Crescimento significativo no agronegócio
O estudo do GPTW examinou dados demográficos dos rankings setoriais das melhores empresas para trabalhar de 2022 a 2025. No agronegócio, o aumento na alta liderança feminina foi o mais expressivo, passando de 14% para 24%. Outros setores, como saúde, tecnologia da informação, indústria, varejo e instituições financeiras, também foram analisados, revelando variações na representatividade.
Apesar do avanço, o agronegócio continua com a menor participação feminina no quadro geral de funcionários. Isso indica desafios estruturais que precisam ser enfrentados para criar um pipeline consistente de lideranças. O GPTW enfatiza que o crescimento observado reflete esforços específicos em certas empresas.
Fatores que impulsionam a ascensão feminina
A ascensão de mulheres à liderança está diretamente ligada à cultura organizacional, segundo o estudo. Práticas como flexibilidade no trabalho, ampliação de licenças parentais e envolvimento de lideranças masculinas em discussões de gênero criam ambientes mais favoráveis. Essas medidas ajudam a promover a permanência e o avanço das profissionais desde a base.
A ascensão de mulheres à liderança está diretamente ligada à cultura organizacional. Empresas que promovem flexibilidade, ampliam licenças parentais e envolvem lideranças masculinas nas discussões de gênero criam um ambiente mais favorável para que elas avancem na carreira. Embora alguns setores apresentem crescimento na alta liderança, a baixa representatividade feminina no quadro geral ainda revela um desafio estrutural: é preciso ampliar o acesso e garantir a permanência desde a base para formar um pipeline consistente de lideranças.
Daniela Diniz, diretora de comunicação e relações institucionais do GPTW, destaca que nas organizações mais maduras, a equidade se integra à estratégia de negócios.
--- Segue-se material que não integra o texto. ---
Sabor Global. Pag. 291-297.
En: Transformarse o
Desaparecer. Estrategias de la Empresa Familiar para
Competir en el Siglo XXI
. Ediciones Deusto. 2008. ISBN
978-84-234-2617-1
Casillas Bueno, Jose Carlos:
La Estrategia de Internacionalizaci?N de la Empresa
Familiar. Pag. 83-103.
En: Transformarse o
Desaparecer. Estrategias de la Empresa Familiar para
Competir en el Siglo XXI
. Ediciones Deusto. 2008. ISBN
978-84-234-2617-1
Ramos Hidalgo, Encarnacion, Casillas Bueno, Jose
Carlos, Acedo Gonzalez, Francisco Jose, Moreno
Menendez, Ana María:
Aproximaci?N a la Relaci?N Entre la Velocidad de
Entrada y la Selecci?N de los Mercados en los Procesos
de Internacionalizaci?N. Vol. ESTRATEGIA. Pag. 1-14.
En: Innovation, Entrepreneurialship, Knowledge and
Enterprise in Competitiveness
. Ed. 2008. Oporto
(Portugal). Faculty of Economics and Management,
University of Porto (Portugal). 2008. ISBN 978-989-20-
Isso vai além de uma agenda reputacional e contribui para resultados sustentáveis. O estudo aponta que tais práticas são essenciais para superar barreiras persistentes.
Desafios e perspectivas futuras
O relatório do GPTW revela que, apesar dos avanços, a representatividade feminina em liderança ainda é baixa em muitos setores. No agronegócio, por exemplo, o crescimento é notável, mas a base geral precisa de mais inclusão. Outros segmentos, como tecnologia da informação e instituições financeiras, mostram progressos variados, demandando ações contínuas.
O que observamos é que, nas organizações mais maduras, a equidade deixou de ser apenas uma agenda reputacional e passou a integrar a estratégia do negócio.
Para o futuro, o GPTW sugere que as empresas invistam em políticas que garantam equidade desde o recrutamento. Isso pode fortalecer a presença feminina em todos os níveis hierárquicos. Com base nos dados de 2022 a 2025, o estudo serve como referência para promover mudanças significativas na liderança corporativa brasileira.